The system of Management by Objectives (MBO) was structured by Peter Drucker in the 1950s. Plentiful and diverse organizations have used the technique, many to this day.
The MBO process involves an employee and his organizational superior agreeing on objectives to be accomplished by the employee, occasionally discussing the means for doing so. This process is executed for every employee under the theory that objectives clarify roles and responsibilities.
Unfortunately, this process rarely provides coordination and focuses individual efforts on sub-optimizing over organizational best interest. Consider this example:
The football coach wants to win games. That is his objective. He believes, based on his experience, that winning teams score at least 21 points per game, and do that by completing at least one pass for a touchdown, running for over 150 yards, and creating a turnover that is turned into points.
The objective of the CEO is profitable growth. He believes, based on his experience, that flexible operations, broad product offerings, and low costs are keys to success.
The football coach and his position coaches then agree on the objectives. The offensive coordinator must ensure the team scores 21 or more points .The receivers coach must ensure that his group scores at least one touchdown. The running backs coach must ensure his players run for over 150 yards. The defensive coach must focus his players on creating turnovers and scoring on them.
The CEO and his executive team agree on the objectives. Operations must provide same-day shipment and marketing will offer at least 10 variations of every product at a gross margin of 40%.
There are now two minutes left in the game. The football team has 18 points and the ball. The receivers have not scored a touchdown and the running backs have combined for 140 yards. The defense has not yet created a turnover.
The big industry show is just 9 months away. Marketing wants to introduce several new products with multiple variations, engineering has not finalized the design, and supply chain wants to source in low-labor-rate countries to assure the margin.
We now have three very different approaches to moving forward: a run, a pass, or a turnover to the other team so the defense can create a turnover and score. Neither the opposing team nor the score matter to those trying to obtain their objectives. Nor do the objectives of their peers.
Marketing contends the date of the show has been known for over a year and insists on moving forward with the introduction there. Engineering wants to delay six months until the next show to execute parts rationalization and modular design. They insist that will reduce costs and increase flexibility. Supply chain needs the final drawings now to negotiate price with potential suppliers and ensure availability.
Where is the management in this?
One can argue that all of them would focus on winning the game over their individual goals, but there is no reason to believe any are not convinced their option is most likely to accomplish that. One could argue that the recommendation of the defensive coach is higher risk, but tell that to the Super Bowl champion Denver Broncos who won because of their defense. If a pass seems safest, ask Russell Wilson whose last second interception by the New England Patriots confirmed the Patriots as Super Bowl 49 champions. The list goes on.

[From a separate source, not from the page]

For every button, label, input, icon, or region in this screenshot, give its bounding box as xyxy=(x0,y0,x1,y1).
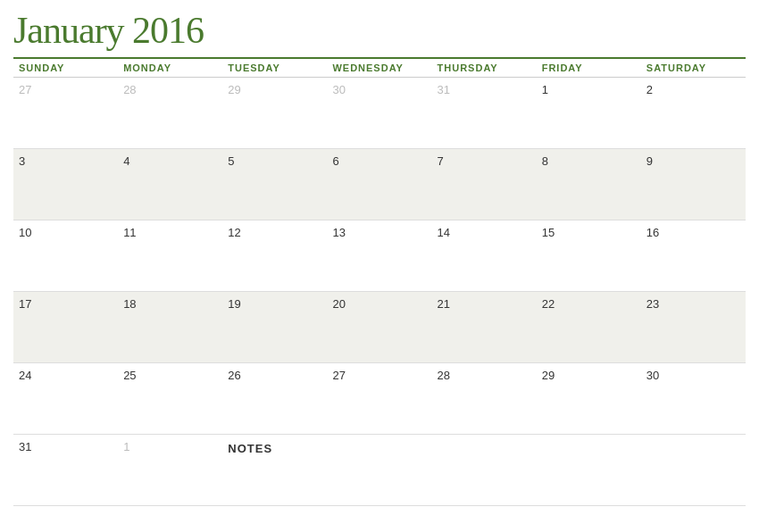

Depending on the score and the number of opponent time-outs remaining, the best option may be the quarterback taking a knee three times. That unfortunately, helps only the head coach reach his goals at the expense of his subordinates. No matter what play he chooses to call, he is reducing the opportunity for some to attain their objectives. Feel the resentment grow.
Being early to market is proven to increase profits over product life cycle. Both parts rationalization and modular design enable flexibility, reduced inventory and product costs, and lowers complexity. In some cases, but certainly not all, sourcing to low-labor-rate countries reduces costs. Supply chain believes this is one of those cases. Finger-pointing thrives.
So MBO creates objectives that seem to make sense at the time, but don’t facilitate optimal decisions as circumstances evolve. MBO appears to provide management, but more often delivers abdication. MBO feeds conflict, contradiction, and cynicism. In an effort to meet individual objectives, we can all find reasons and examples to support why our plan is best.
Each executive objective makes sense. Each executive is trying to do what is best for the company while meeting personal objectives.
True success requires organizational agreement on priorities, understanding of trade-offs and work to eliminate those trade-offs, and cooperative assistance in eliminating either/or constructs in decision-making.
Too often metrics drive behavior. An excellent organization breathes a culture of behavior that provides desired results.